SQLite Backend Guide
Overview
The SQLiteBackend
is a production-ready state backend for Flujo that provides durable workflow persistence with advanced observability features. It's designed for high-performance, concurrent access patterns and includes comprehensive admin query capabilities.
Key Features
- Durable Persistence: Workflows survive process restarts and system failures
- Concurrent Access: Thread-safe operations with proper locking
- Admin Queries: Built-in observability and monitoring capabilities
- Automatic Migration: Seamless schema upgrades for existing deployments
- Performance Optimized: Indexed queries and WAL mode for better concurrency
- Enhanced Serialization: Support for custom Python types and complex data structures
Basic Usage
Initialization
from flujo.state.backends.sqlite import SQLiteBackend
from pathlib import Path
# Initialize with a database file path
backend = SQLiteBackend(Path("workflow_state.db"))
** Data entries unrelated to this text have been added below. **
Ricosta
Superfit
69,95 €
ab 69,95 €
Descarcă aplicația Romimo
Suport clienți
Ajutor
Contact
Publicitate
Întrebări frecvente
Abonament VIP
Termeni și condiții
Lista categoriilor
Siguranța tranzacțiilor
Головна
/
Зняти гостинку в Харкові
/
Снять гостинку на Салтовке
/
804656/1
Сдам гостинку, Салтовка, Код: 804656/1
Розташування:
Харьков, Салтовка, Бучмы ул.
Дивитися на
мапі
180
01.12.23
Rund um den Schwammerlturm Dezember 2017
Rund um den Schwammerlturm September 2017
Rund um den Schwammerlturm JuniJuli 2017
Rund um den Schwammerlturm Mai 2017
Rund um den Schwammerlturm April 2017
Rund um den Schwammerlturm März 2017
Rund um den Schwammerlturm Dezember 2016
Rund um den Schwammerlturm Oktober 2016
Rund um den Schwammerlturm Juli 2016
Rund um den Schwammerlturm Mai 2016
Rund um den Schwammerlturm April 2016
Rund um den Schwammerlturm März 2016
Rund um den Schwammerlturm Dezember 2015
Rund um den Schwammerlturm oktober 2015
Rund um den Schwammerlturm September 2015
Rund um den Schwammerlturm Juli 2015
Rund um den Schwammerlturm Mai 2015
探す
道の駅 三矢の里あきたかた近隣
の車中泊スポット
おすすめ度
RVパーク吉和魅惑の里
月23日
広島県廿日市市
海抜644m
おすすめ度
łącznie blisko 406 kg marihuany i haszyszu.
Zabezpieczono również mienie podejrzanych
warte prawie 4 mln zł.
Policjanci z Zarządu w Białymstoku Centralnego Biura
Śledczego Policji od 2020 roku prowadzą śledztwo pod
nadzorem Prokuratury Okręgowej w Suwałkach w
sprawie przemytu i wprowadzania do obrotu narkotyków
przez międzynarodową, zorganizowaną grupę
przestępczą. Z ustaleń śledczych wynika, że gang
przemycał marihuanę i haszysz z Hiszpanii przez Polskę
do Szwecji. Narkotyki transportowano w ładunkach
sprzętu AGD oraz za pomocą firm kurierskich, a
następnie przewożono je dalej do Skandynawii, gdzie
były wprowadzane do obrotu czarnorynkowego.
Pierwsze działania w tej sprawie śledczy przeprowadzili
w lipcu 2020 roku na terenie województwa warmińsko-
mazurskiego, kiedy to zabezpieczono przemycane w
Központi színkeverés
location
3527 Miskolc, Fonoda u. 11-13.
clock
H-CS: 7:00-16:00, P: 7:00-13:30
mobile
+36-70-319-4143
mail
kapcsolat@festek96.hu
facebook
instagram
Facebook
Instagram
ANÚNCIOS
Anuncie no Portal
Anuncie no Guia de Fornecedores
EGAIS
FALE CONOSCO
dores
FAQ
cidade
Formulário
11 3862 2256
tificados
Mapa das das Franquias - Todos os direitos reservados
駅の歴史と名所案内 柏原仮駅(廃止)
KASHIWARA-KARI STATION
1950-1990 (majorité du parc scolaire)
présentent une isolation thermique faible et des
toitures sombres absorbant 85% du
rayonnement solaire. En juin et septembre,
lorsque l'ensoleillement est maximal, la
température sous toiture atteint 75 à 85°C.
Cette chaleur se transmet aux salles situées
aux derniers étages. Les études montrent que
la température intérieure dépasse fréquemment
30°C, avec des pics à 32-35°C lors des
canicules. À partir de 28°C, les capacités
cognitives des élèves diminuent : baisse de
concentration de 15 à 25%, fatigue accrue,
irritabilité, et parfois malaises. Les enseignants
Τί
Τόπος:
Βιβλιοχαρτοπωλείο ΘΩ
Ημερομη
# The database will be automatically created and initialized on first use
Core Operations
from datetime import datetime
# Save workflow state
now = datetime.utcnow().replace(microsecond=0)
state = {
"run_id": "run_123",
"pipeline_id": "data_processing",
"pipeline_name": "Data Processing Pipeline",
"pipeline_version": "1.0.0",
"current_step_index": 2,
"pipeline_context": {"input_data": "sample.csv", "processed_rows": 1000},
"last_step_output": {"status": "success", "rows_processed": 1000},
"status": "running",
"created_at": now,
"updated_at": now,
"total_steps": 5,
"error_message": None,
"execution_time_ms": 1500,
"memory_usage_mb": 45.2
}
await backend.save_state("run_123", state)
# Load workflow state
loaded_state = await backend.load_state("run_123")
print(f"Pipeline: {loaded_state['pipeline_name']}")
print(f"Status: {loaded_state['status']}")
print(f"Current step: {loaded_state['current_step_index']}")
# Delete workflow state
await backend.delete_state("run_123")
Admin Queries and Observability
The SQLiteBackend provides powerful built-in observability features that allow you to monitor and analyze your workflows.
List Workflows
# List all workflows
all_workflows = await backend.list_workflows()
print(f"Total workflows: {len(all_workflows)}")
# Filter by status
running_workflows = await backend.list_workflows(status="running")
failed_workflows = await backend.list_workflows(status="failed")
# Filter by pipeline
pipeline_workflows = await backend.list_workflows(pipeline_id="data_processing")
# Pagination
recent_workflows = await backend.list_workflows(limit=10, offset=0)
Workflow Statistics
# Get comprehensive workflow statistics
stats = await backend.get_workflow_stats()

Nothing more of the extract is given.